--- THE INPUT Enclosed Below ---

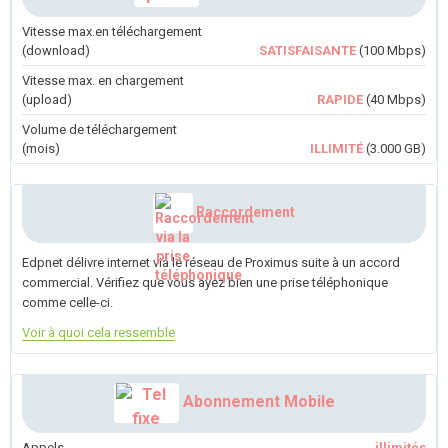
Vitesse max.en téléchargement
(download)
SATISFAISANTE
(100 Mbps)
Vitesse max. en chargement
(upload)
RAPIDE
(40 Mbps)
Volume de téléchargement
(mois)
ILLIMITÉ
(3.000 GB)
Raccordement
Edpnet délivre internet via le réseau de Proximus suite à un accord
commercial. Vérifiez que vous ayez bien une prise téléphonique
comme celle-ci.
Voir à quoi cela ressemble
Abonnement Mobile
Appels
illimités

--- End of Enclosed THE INPUT ---

• **EXERCISE REQUIREMENTS**
Lines of the data that include the string "téléchargement" are to be counted; report the total by itself.

• **RESULT**
2